_Records to use:_
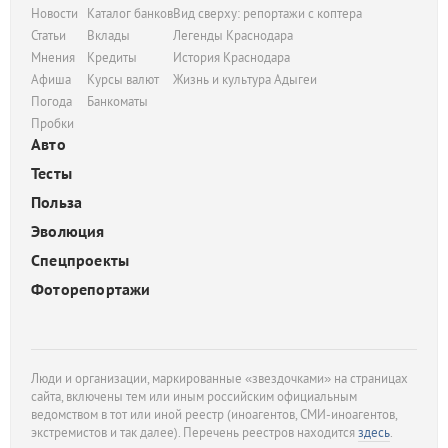
Новости
Каталог банков
Вид сверху: репортажи с коптера
Статьи
Вклады
Легенды Краснодара
Мнения
Кредиты
История Краснодара
Афиша
Курсы валют
Жизнь и культура Адыгеи
Погода
Банкоматы
Пробки
Авто
Тесты
Польза
Эволюция
Спецпроекты
Фоторепортажи
Люди и организации, маркированные «звездочками» на страницах
сайта, включены тем или иным российским официальным
ведомством в тот или иной реестр (иноагентов, СМИ-иноагентов,
экстремистов и так далее). Перечень реестров находится
здесь
.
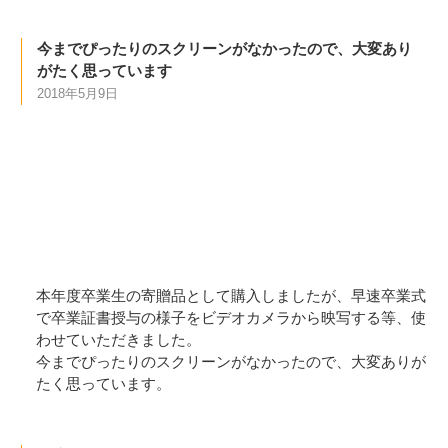
今までぴったりのスクリーンがなかったので、大変あり
がたく思っています
2018年5月9日
本年度卒業生の寄贈品として購入しましたが、早速卒業式
で卒業証書授与の様子をビデオカメラから映写する等、使
わせていただきました。
今までぴったりのスクリーンがなかったので、大変ありが
たく思っています。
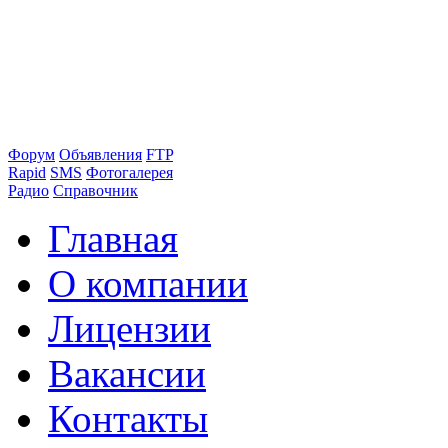
Форум
Объявления
FTP
Rapid
SMS
Фотогалерея
Радио
Справочник
Главная
О компании
Лицензии
Вакансии
Контакты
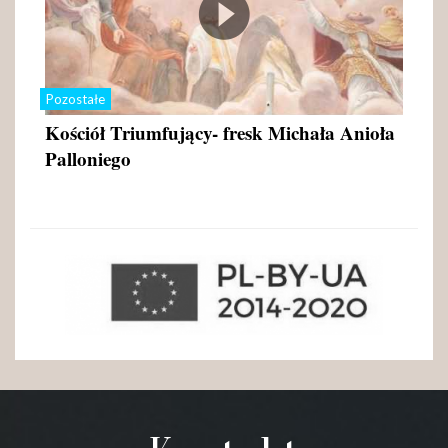
Pozostałe
Kościół Triumfujący- fresk Michała Anioła
Palloniego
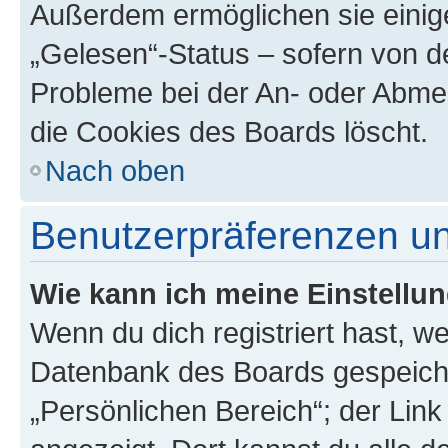
Außerdem ermöglichen sie einige
„Gelesen“-Status – sofern von de
Probleme bei der An- oder Abme
die Cookies des Boards löscht.
Nach oben
Benutzerpräferenzen un
Wie kann ich meine Einstellu
Wenn du dich registriert hast, we
Datenbank des Boards gespeiche
„Persönlichen Bereich“; der Link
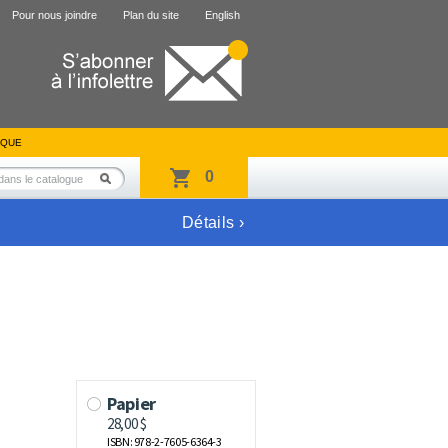
Pour nous joindre
Plan du site
English
IQUE
0
Détails ›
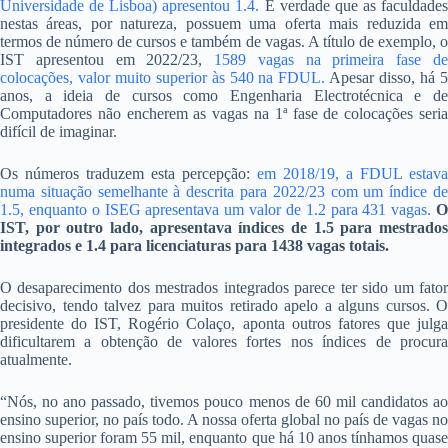
Universidade de Lisboa) apresentou 1.4.
É verdade que as faculdade
nestas áreas, por natureza, possuem uma oferta mais reduzida em
termos de número de cursos e também de vagas. A título de exemplo, o
IST apresentou em 2022/23,
1589 vagas na primeira fase d
colocações, valor muito superior às 540 na FDUL.
Apesar disso, há 
anos, a ideia de cursos como Engenharia Electrotécnica e de
Computadores não encherem as vagas na 1ª fase de colocações seria
difícil de imaginar.
Os números traduzem esta percepção:
em 2018/19, a FDUL estava
numa situação semelhante à descrita para 2022/23 com um índice de
1.5, enquanto o ISEG apresentava um valor de 1.2 para 431 vagas.
IST, por outro lado, apresentava índices de 1.5 para mestrados
integrados e 1.4 para licenciaturas para 1438 vagas totais.
O desaparecimento dos mestrados integrados parece ter sido um fator
decisivo, tendo talvez para muitos retirado apelo a alguns cursos. O
presidente do IST, Rogério Colaço, aponta outros fatores que julga
dificultarem a obtenção de valores fortes nos índices de procura
atualmente.
“Nós, no ano passado, tivemos pouco menos de 60 mil candidatos ao
ensino superior, no país todo. A nossa oferta global no país de vagas no
ensino superior foram 55 mil, enquanto que há 10 anos tínhamos quase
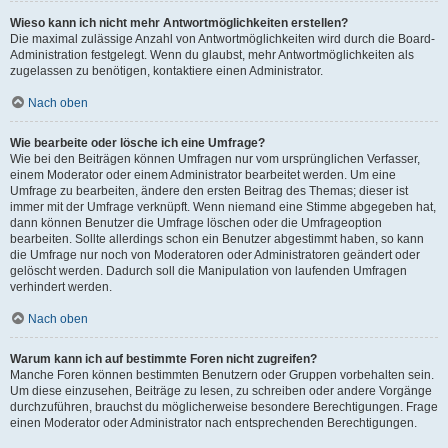
Wieso kann ich nicht mehr Antwortmöglichkeiten erstellen?
Die maximal zulässige Anzahl von Antwortmöglichkeiten wird durch die Board-
Administration festgelegt. Wenn du glaubst, mehr Antwortmöglichkeiten als
zugelassen zu benötigen, kontaktiere einen Administrator.
Nach oben
Wie bearbeite oder lösche ich eine Umfrage?
Wie bei den Beiträgen können Umfragen nur vom ursprünglichen Verfasser,
einem Moderator oder einem Administrator bearbeitet werden. Um eine
Umfrage zu bearbeiten, ändere den ersten Beitrag des Themas; dieser ist
immer mit der Umfrage verknüpft. Wenn niemand eine Stimme abgegeben hat,
dann können Benutzer die Umfrage löschen oder die Umfrageoption
bearbeiten. Sollte allerdings schon ein Benutzer abgestimmt haben, so kann
die Umfrage nur noch von Moderatoren oder Administratoren geändert oder
gelöscht werden. Dadurch soll die Manipulation von laufenden Umfragen
verhindert werden.
Nach oben
Warum kann ich auf bestimmte Foren nicht zugreifen?
Manche Foren können bestimmten Benutzern oder Gruppen vorbehalten sein.
Um diese einzusehen, Beiträge zu lesen, zu schreiben oder andere Vorgänge
durchzuführen, brauchst du möglicherweise besondere Berechtigungen. Frage
einen Moderator oder Administrator nach entsprechenden Berechtigungen.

_Task goal:_
The data above holds the lines to copy: start at the one with "O desaparecimento dos", stop at the one with "Administration festgelegt. Wenn", include both, copy them exactly without pictures, and copy nothing else.

_Answer space:_
O desaparecimento dos mestrados integrados parece ter sido um fator
decisivo, tendo talvez para muitos retirado apelo a alguns cursos. O
presidente do IST, Rogério Colaço, aponta outros fatores que julga
dificultarem a obtenção de valores fortes nos índices de procura
atualmente.
“Nós, no ano passado, tivemos pouco menos de 60 mil candidatos ao
ensino superior, no país todo. A nossa oferta global no país de vagas no
ensino superior foram 55 mil, enquanto que há 10 anos tínhamos quase
Wieso kann ich nicht mehr Antwortmöglichkeiten erstellen?
Die maximal zulässige Anzahl von Antwortmöglichkeiten wird durch die Board-
Administration festgelegt. Wenn du glaubst, mehr Antwortmöglichkeiten als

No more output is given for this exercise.